Ege Denizi’nde Uluslararası Meyhane

küçük İskender, Meyhanedeyiz.Biz için yazmıştı. Şimdi, Anason İşleri'nde. 

Nasıl Dionysos varsa Yunan Mitolojisi’nde, ben de bir gün bulacağım rakıyı güzel içeni mitolojinin reddettiği sayfalarda. Sonuçta Uzo da bir rakı çeşidi. Yere, göğe, suya saçılan Yunan Mitolojisi yöneticileri nereye hapsettiyse bu anason kokulu, masum varlığı. Tavernalarda kırılan tabaklarda, meyhanelerde tokuşturulan kadehlerde onun da adı geçiyor belki.

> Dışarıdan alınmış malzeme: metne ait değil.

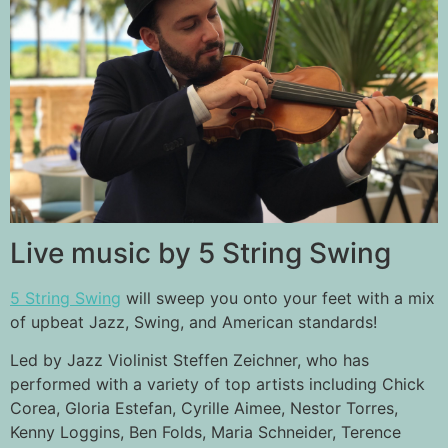
Live music by 5 String Swing
5 String Swing
will sweep you onto your feet with a mix
of upbeat Jazz, Swing, and American standards!
Led by Jazz Violinist Steffen Zeichner, who has
performed with a variety of top artists including Chick
Corea, Gloria Estefan, Cyrille Aimee, Nestor Torres,
Kenny Loggins, Ben Folds, Maria Schneider, Terence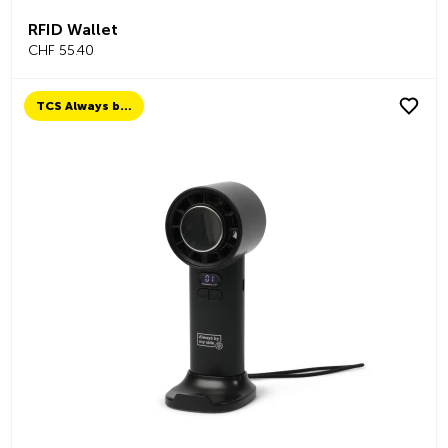
RFID Wallet
CHF 55.40
TCS Always by my side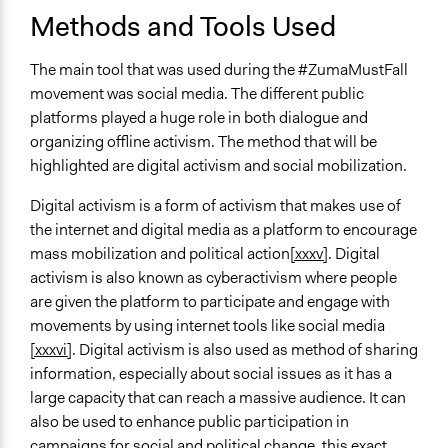
Methods and Tools Used
The main tool that was used during the #ZumaMustFall
movement was social media. The different public
platforms played a huge role in both dialogue and
organizing offline activism. The method that will be
highlighted are digital activism and social mobilization.
Digital activism is a form of activism that makes use of
the internet and digital media as a platform to encourage
mass mobilization and political action
[xxxv]
. Digital
activism is also known as cyberactivism where people
are given the platform to participate and engage with
movements by using internet tools like social media
[xxxvi]
. Digital activism is also used as method of sharing
information, especially about social issues as it has a
large capacity that can reach a massive audience. It can
also be used to enhance public participation in
campaigns for social and political change, this exact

Türkiye – Yunanistan kültür elçileri bir araya gelip Ege Denizi’nde ortak bir meyhane adası açmalılar bence. Benzerliklerimizle süslenmeli tüm dükkânlar. Oynatan, ağlatan Türkçe, Yunanca şarkılarla inlemeli sokaklar. Sevgilimi, arkadaşlarımı, hatta annemi de alıp uçardım o adaya.

Anneler Günü’nde annemle buluşup Beyoğlu’nda bir restorana giderdik – hatta birkaç yıl üst üste devam etti bu. Öğle rakımızı yudumlarken anılara dalar, İstiklal Caddesi’nin takvimler yetmişleri gösterdiği zamanlarına dönerdik. Masamızın etrafını troleybüsler, Papağan Kahvecisi, İnci Pastanesi, Yeni Melek Sineması, caddede sıkışan otomobiller kuşatırdı birdenbire. Meyhane, arzu edene ekrandır.

Anneler Günü benim için annemle baş başa rakı içmekti biraz da. Genç kızlığı Bekâr Sokak’ta geçmişti. O dönemleri anlatmasını isterdim ondan. Yıl 1961-1962. Karşı apartmanlarında oturan bir kadından söz ederdi bazen: Mevhibe Hanım. İngiliz Kemal’in eski karısıydı. Rakımız bu tarihe eşlik ederken bizi can kulağıyla dinler, annemin anlattıklarını bir sır gibi tutmaya yemin ederdi. Mevhibe Hanım her sabah süslenip ağır yeşil göz farlı makyajını yapıp mahallenin genç kızlarını beklermiş. Annem de babamla flört esnasında olup biteni gidip yetiştirirmiş Mevhibe Hanım’a – Meraklıymış hanımefendi. ‘Ne konuştunuz, neler yaptınız –önce bana anlatacaksınız’ dermiş. Bir buçuk yaşındayken o eve ben de girmişim; hatta tuvaleti pis bulduğumdan işememişim. Direnmişim; ev rakı kokusunu tanımadığından olsa gerek.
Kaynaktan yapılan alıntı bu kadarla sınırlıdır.